To overcome these challenges, a team of researchers affiliated with the Department of Mechanical and Nuclear Engineering and the Emirates Nuclear Technology Center (ENTC) at Khalifa University is exploring new ways to use and monitor the performance of phase change materials (PCMs) that can be used to absorb thermal energy and release it as needed.
Just as water stores heat energy when it freezes and releases it when ice melts, PCMs smoothly transition between solid and liquid states while effectively absorbing and dispensing energy as temperatures change. This principle serves as the bedrock for heat thermal energy storage (TES) units, which have far-reaching applications in heating, cooling and power generation.
Thermal energy storage: Advantages and challenges
TES units have the potential to be cost-effective and efficient energy storage solutions. For example, in the context of nuclear power plants, TES could enable reactors to maintain peak power around the clock, opening new avenues for revenue generation alongside electricity sales. The surplus heat generated by nuclear reactors can be stored using TES, subsequently fuelling diverse applications such as district heating, industrial processes, or water desalination. In the UAE, TES systems based on latent heat storage can also enhance the performance of existing renewable energy plants and reduce operation costs.
“The ultimate aim of this research is to optimize electricity production and reduce operational expenses, thus meeting energy demands more efficiently,” says Yacine Addad, who led the team at Khalifa University.
Currently, PCMs can hold heat well in TES units, but are too slow at charging (melting) and discharging (freezing) due to their poor heat conductivity. To overcome this issue, researchers at Khalifa University have analyzed the effect of adding nanoparticles to PCMs, which can make heat transfer quicker compared to standard PCMs.The team developed a computer model that monitors the three ways the nanoparticles can move: random motion driven by the unpredictable collisions with surrounding fluid molecules, movement caused by temperature variations, and settling due to gravity.

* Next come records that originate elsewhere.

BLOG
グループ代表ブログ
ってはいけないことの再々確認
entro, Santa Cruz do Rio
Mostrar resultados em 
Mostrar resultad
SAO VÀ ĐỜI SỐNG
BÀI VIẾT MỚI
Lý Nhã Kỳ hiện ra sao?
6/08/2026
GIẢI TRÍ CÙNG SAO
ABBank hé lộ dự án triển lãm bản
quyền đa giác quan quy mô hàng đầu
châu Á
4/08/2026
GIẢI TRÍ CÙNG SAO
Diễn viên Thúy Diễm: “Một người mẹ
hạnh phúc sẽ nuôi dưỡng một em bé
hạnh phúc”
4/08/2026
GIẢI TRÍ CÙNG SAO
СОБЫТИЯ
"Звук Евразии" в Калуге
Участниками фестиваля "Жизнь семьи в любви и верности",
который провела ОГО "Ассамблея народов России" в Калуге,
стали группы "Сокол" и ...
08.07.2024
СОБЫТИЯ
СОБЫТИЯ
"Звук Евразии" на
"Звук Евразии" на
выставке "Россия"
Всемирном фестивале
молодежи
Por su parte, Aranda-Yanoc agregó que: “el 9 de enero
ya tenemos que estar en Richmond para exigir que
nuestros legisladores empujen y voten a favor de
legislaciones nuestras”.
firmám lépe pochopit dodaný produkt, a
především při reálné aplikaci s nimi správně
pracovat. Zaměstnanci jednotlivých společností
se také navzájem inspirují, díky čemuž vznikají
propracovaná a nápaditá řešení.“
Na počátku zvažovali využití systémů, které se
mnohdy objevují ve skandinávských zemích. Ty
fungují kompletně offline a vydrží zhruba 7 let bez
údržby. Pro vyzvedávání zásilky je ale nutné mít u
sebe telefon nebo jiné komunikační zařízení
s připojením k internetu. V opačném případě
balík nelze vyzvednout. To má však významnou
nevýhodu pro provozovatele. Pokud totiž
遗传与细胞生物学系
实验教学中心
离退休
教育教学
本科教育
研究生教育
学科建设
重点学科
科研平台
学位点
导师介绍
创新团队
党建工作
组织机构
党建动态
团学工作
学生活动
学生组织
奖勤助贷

While conventional research often focuses on the performance of nanoparticle-PCM mixtures during a single charging or discharging (solidifying) cycle, the Khalifa University team has pursued a more comprehensive approach. They instead monitored the performance of PCM-nanoparticle mixtures over multiple cycles, applying their model to a mixture made of alumina nanoparticles and paraffin as the PCM.
Upon repeated melting and solidifying cycles, they saw a drop in performance: the nanoparticle-PCM mixture was fully melted 90 minutes earlier than pure paraffin the first time, 40 minutes earlier during the second melting process, while the presence of nanoparticles made almost no difference during the third time. This occurs because nanoparticles do not remain evenly distributed in the mixture; instead, they move and aggregate together.
A bright future for PCMs in TES units
Committed to supporting the UAE’s nuclear power program, the team is investigating mathematical models and tools that offer a comprehensive assessment of heat transfer mechanisms and performance.
“The alarming pace of climate change and related environmental issues are key drivers for the ongoing worldwide-research race, to develop clean, sustainable, and more efficient energy systems, including nuclear energy,” Addad says.